(Records drawn from a dataset)
====
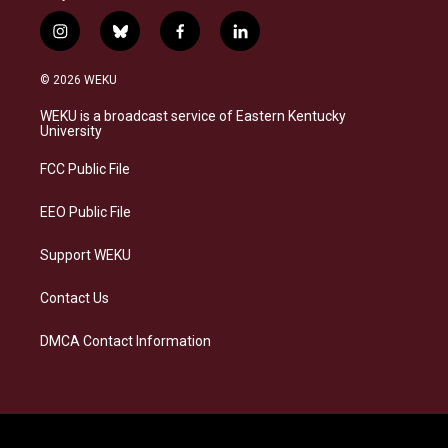
i
b
f
l
n
l
a
i
s
u
c
n
© 2026 WEKU
t
e
e
k
a
s
b
e
WEKU is a broadcast service of Eastern Kentucky
g
k
o
d
University
r
y
o
i
a
k
n
FCC Public File
m
EEO Public File
Support WEKU
Contact Us
DMCA Contact Information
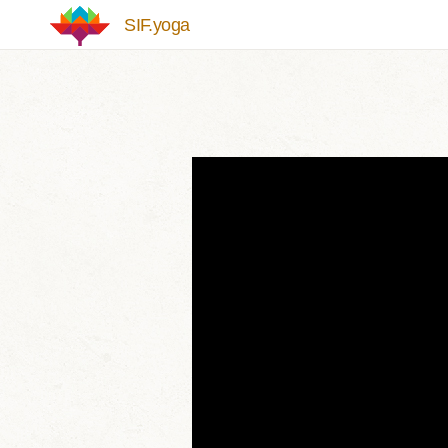
Skip to main content
SIF.yoga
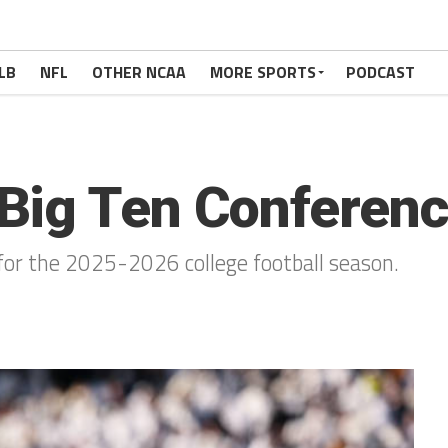
LB
NFL
OTHER NCAA
MORE SPORTS
PODCAST
Big Ten Conferenc
for the 2025-2026 college football season.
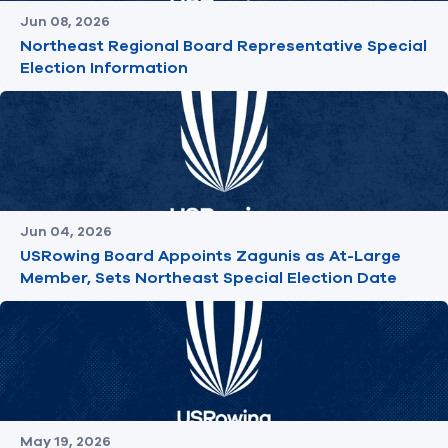
Jun 08, 2026
Northeast Regional Board Representative Special
Election Information
Jun 04, 2026
USRowing Board Appoints Zagunis as At-Large
Member, Sets Northeast Special Election Date
May 19, 2026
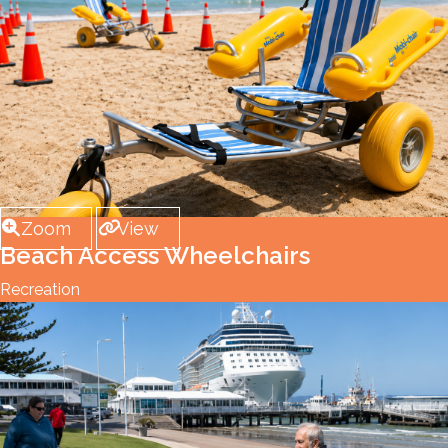
Zoom
View
Beach Access Wheelchairs
Recreation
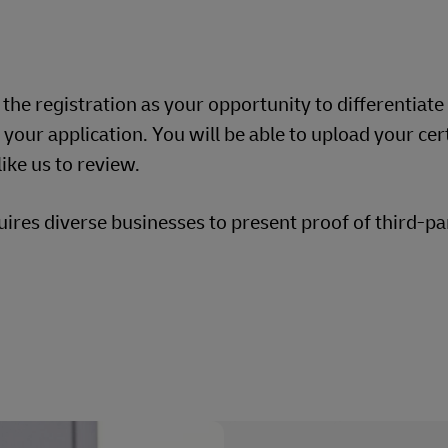
g the registration as your opportunity to differentiate
our application. You will be able to upload your cert
ike us to review.
res diverse businesses to present proof of third-pa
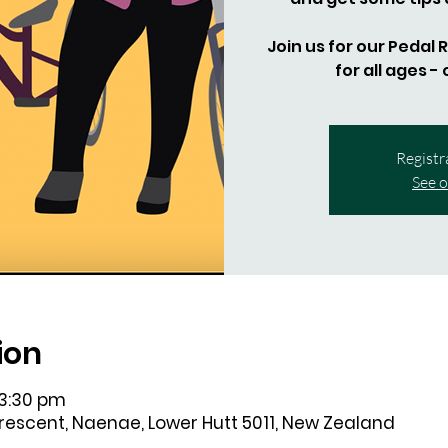
Join us for our Pedal
for all ages -
Registr
See o
ion
 3:30 pm
Crescent, Naenae, Lower Hutt 5011, New Zealand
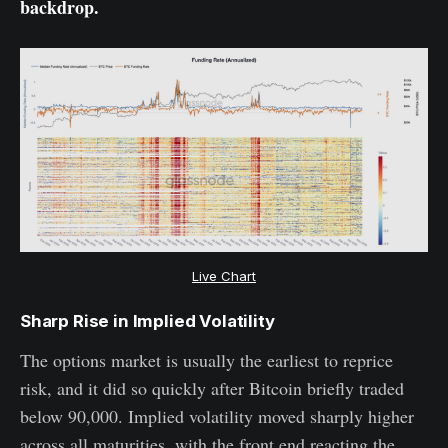
backdrop.
Live Chart
Sharp Rise in Implied Volatility
The options market is usually the earliest to reprice
risk, and it did so quickly after Bitcoin briefly traded
below 90,000. Implied volatility moved sharply higher
across all maturities, with the front end reacting the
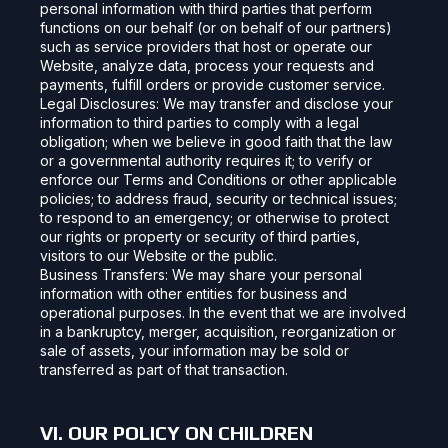
personal information with third parties that perform
functions on our behalf (or on behalf of our partners)
such as service providers that host or operate our
Website, analyze data, process your requests and
payments, fulfill orders or provide customer service.
Legal Disclosures: We may transfer and disclose your
information to third parties to comply with a legal
obligation; when we believe in good faith that the law
or a governmental authority requires it; to verify or
enforce our Terms and Conditions or other applicable
policies; to address fraud, security or technical issues;
to respond to an emergency; or otherwise to protect
our rights or property or security of third parties,
visitors to our Website or the public.
Business Transfers: We may share your personal
information with other entities for business and
operational purposes. In the event that we are involved
in a bankruptcy, merger, acquisition, reorganization or
sale of assets, your information may be sold or
transferred as part of that transaction.
VI. OUR POLICY ON CHILDREN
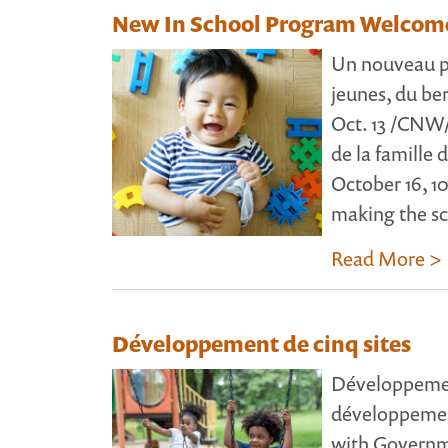
New In School Program Welcome
Un nouveau pr
jeunes, du b
Oct. 13 /CNW/ 
de la famille 
October 16, 10
making the sc
Read More >
Développement de cinq sites
Développement
développemen
with Govern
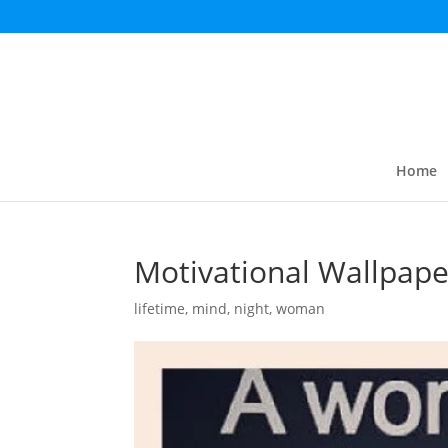
Home
Motivational Wallpape
lifetime
,
mind
,
night
,
woman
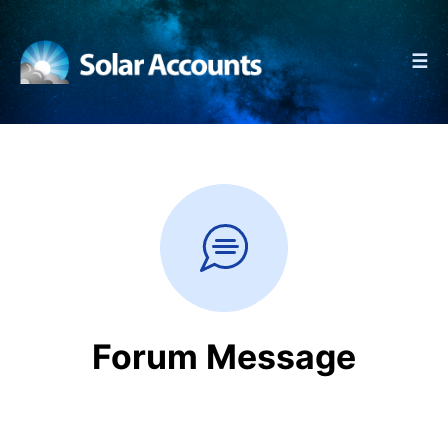
☰
Forum Message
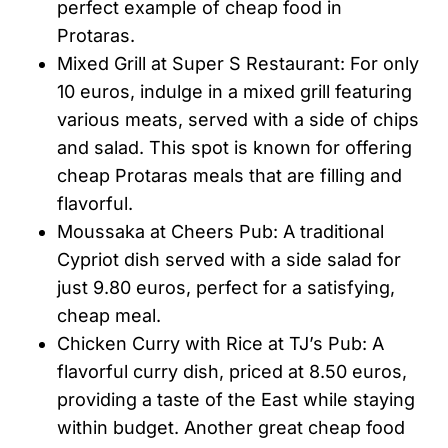
perfect example of cheap food in
Protaras.
Mixed Grill at Super S Restaurant: For only
10 euros, indulge in a mixed grill featuring
various meats, served with a side of chips
and salad. This spot is known for offering
cheap Protaras meals that are filling and
flavorful.
Moussaka at Cheers Pub: A traditional
Cypriot dish served with a side salad for
just 9.80 euros, perfect for a satisfying,
cheap meal.
Chicken Curry with Rice at TJ’s Pub: A
flavorful curry dish, priced at 8.50 euros,
providing a taste of the East while staying
within budget. Another great cheap food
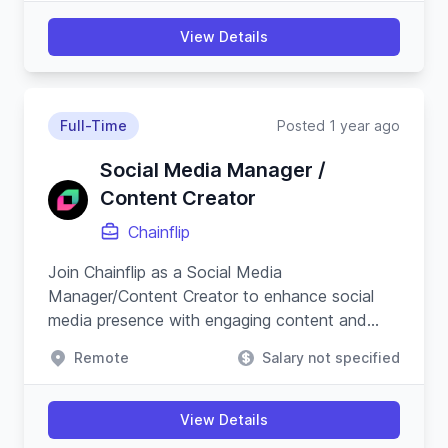
View Details
Full-Time
Posted 1 year ago
Social Media Manager /
Content Creator
Chainflip
Join Chainflip as a Social Media
Manager/Content Creator to enhance social
media presence with engaging content and
campaigns, especially on Crypto Twitter, while
Remote
Salary not specified
understanding blockchain technology.
View Details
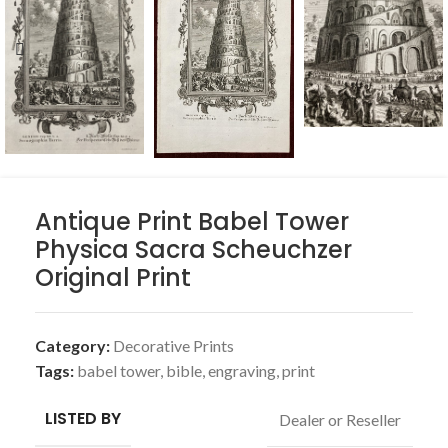
Antique Print Babel Tower
Physica Sacra Scheuchzer
Original Print
Category:
Decorative Prints
Tags:
babel tower
,
bible
,
engraving
,
print
LISTED BY
Dealer or Reseller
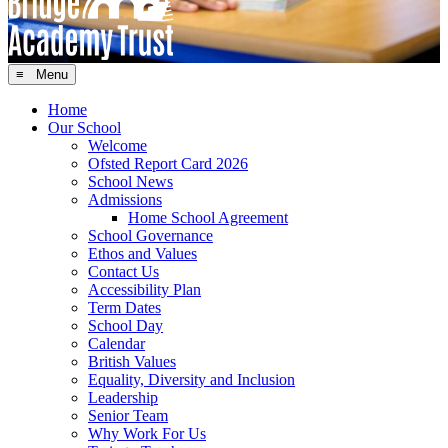
≡ Menu
Home
Our School
Welcome
Ofsted Report Card 2026
School News
Admissions
Home School Agreement
School Governance
Ethos and Values
Contact Us
Accessibility Plan
Term Dates
School Day
Calendar
British Values
Equality, Diversity and Inclusion
Leadership
Senior Team
Why Work For Us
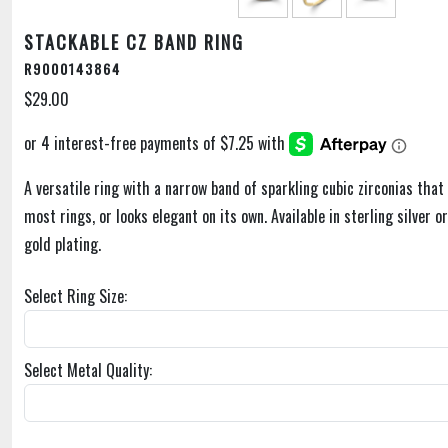
STACKABLE CZ BAND RING
R9000143864
$29.00
A versatile ring with a narrow band of sparkling cubic zirconias that 
most rings, or looks elegant on its own. Available in sterling silver o
gold plating.
Select Ring Size:
Select Metal Quality:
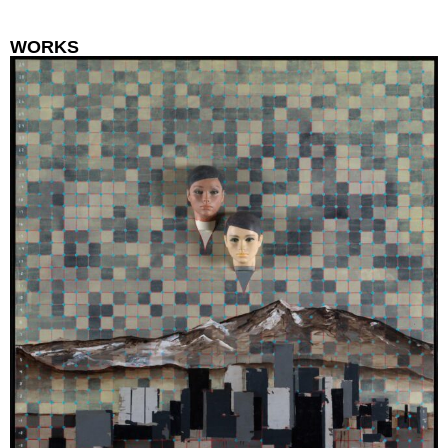
WORKS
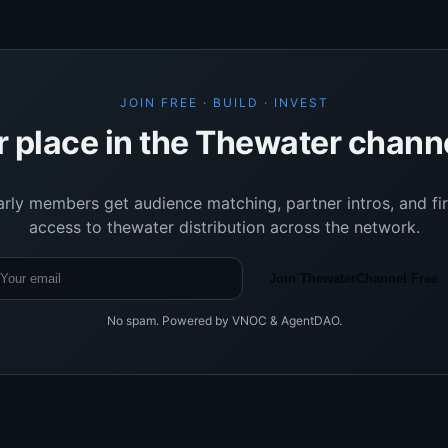
JOIN FREE · BUILD · INVEST
r place in the Thewater chann
arly members get audience matching, partner intros, and fir
access to thewater distribution across the network.
Join ThewaterChannel Free
No spam. Powered by VNOC & AgentDAO.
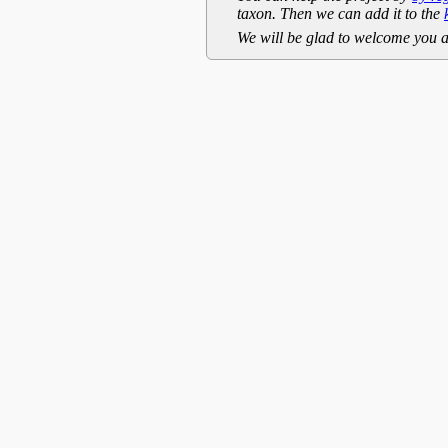
taxon. Then we can add it to the
We will be glad to welcome you a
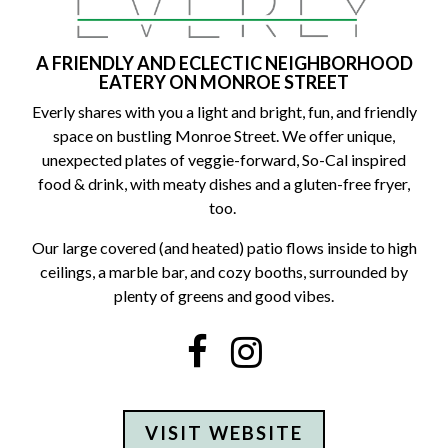
A FRIENDLY AND ECLECTIC NEIGHBORHOOD
EATERY ON MONROE STREET
Everly shares with you a light and bright, fun, and friendly
space on bustling Monroe Street. We offer unique,
unexpected plates of veggie-forward, So-Cal inspired
food & drink, with meaty dishes and a gluten-free fryer,
too.
Our large covered (and heated) patio flows inside to high
ceilings, a marble bar, and cozy booths, surrounded by
plenty of greens and good vibes.
Facebook
Instagram
VISIT WEBSITE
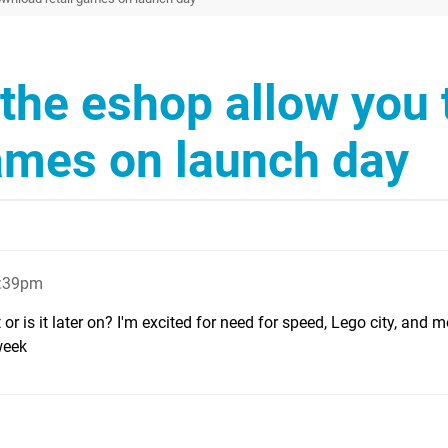
the eshop allow you 
ames on launch day
1:39pm
r is it later on? I'm excited for need for speed, Lego city, and 
week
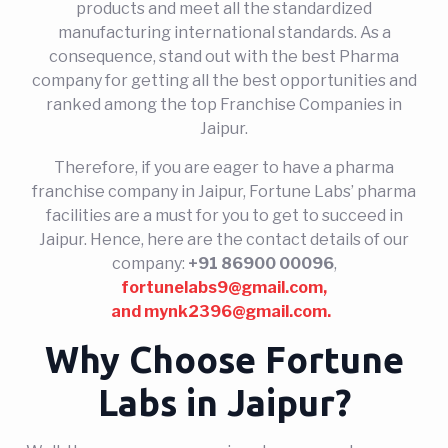
products and meet all the standardized
manufacturing international standards. As a
consequence, stand out with the best Pharma
company for getting all the best opportunities and
ranked among the top Franchise Companies in
Jaipur.
Therefore, if you are eager to have a pharma
franchise company in Jaipur, Fortune Labs’ pharma
facilities are a must for you to get to succeed in
Jaipur. Hence, here are the contact details of our
company:
+91 86900 00096
,
fortunelabs9@gmail.com,
and
mynk2396@gmail.com.
Why Choose Fortune
Labs in Jaipur?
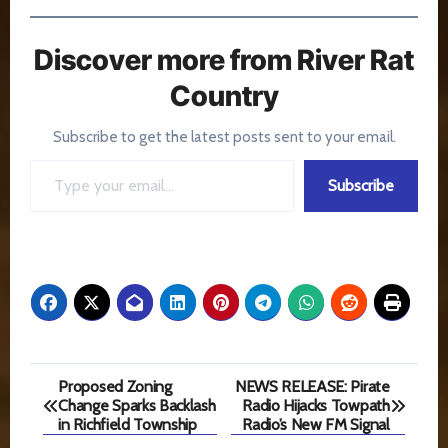
Discover more from River Rat
Country
Subscribe to get the latest posts sent to your email.
Type your email…
Subscribe
Post
Proposed Zoning
NEWS RELEASE: Pirate
Change Sparks Backlash
Radio Hijacks Towpath
navigation
in Richfield Township
Radio’s New FM Signal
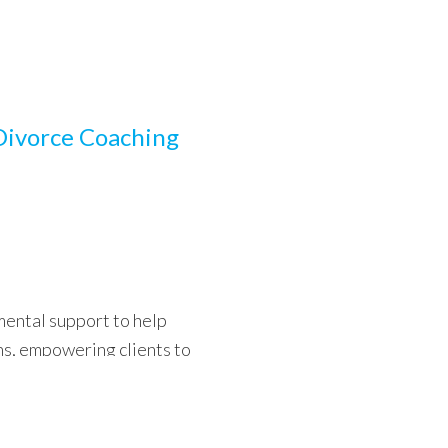
Divorce Coaching
ental support to help
ons, empowering clients to
riosity.
Read more…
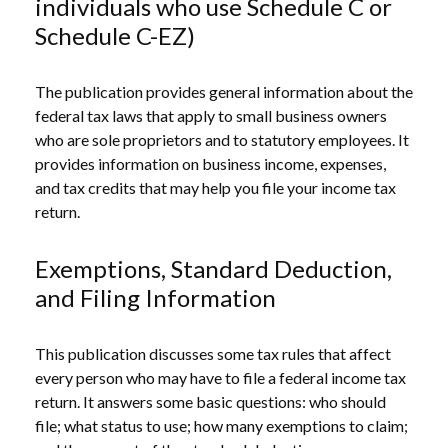
individuals who use Schedule C or
Schedule C-EZ)
The publication provides general information about the
federal tax laws that apply to small business owners
who are sole proprietors and to statutory employees. It
provides information on business income, expenses,
and tax credits that may help you file your income tax
return.
Exemptions, Standard Deduction,
and Filing Information
This publication discusses some tax rules that affect
every person who may have to file a federal income tax
return. It answers some basic questions: who should
file; what status to use; how many exemptions to claim;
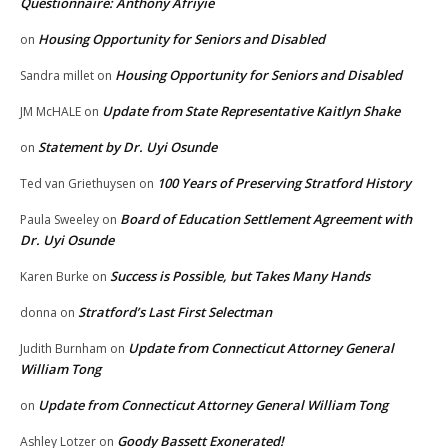
Questionnaire: Anthony Afriyie
Housing Opportunity for Seniors and Disabled
on
Housing Opportunity for Seniors and Disabled
Sandra millet
on
Update from State Representative Kaitlyn Shake
JM McHALE
on
Statement by Dr. Uyi Osunde
on
100 Years of Preserving Stratford History
Ted van Griethuysen
on
Board of Education Settlement Agreement with
Paula Sweeley
on
Dr. Uyi Osunde
Success is Possible, but Takes Many Hands
Karen Burke
on
Stratford’s Last First Selectman
donna
on
Update from Connecticut Attorney General
Judith Burnham
on
William Tong
Update from Connecticut Attorney General William Tong
on
Goody Bassett Exonerated!
Ashley Lotzer
on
====
--- TASK TO CARRY OUT ---
Find the line with "Crescent, Naenae, Lower" in the entries above. Set down exactly every line from it up to and including the line with "Legal Disclosures: We", images excluded.

--- REPLY ---
Crescent, Naenae, Lower Hutt 5011, New Zealand
backdrop.
Live Chart
Sharp Rise in Implied Volatility
The options market is usually the earliest to reprice
risk, and it did so quickly after Bitcoin briefly traded
below 90,000. Implied volatility moved sharply higher
across all maturities, with the front end reacting the
personal information with third parties that perform
functions on our behalf (or on behalf of our partners)
such as service providers that host or operate our
Website, analyze data, process your requests and
payments, fulfill orders or provide customer service.
Legal Disclosures: We may transfer and disclose your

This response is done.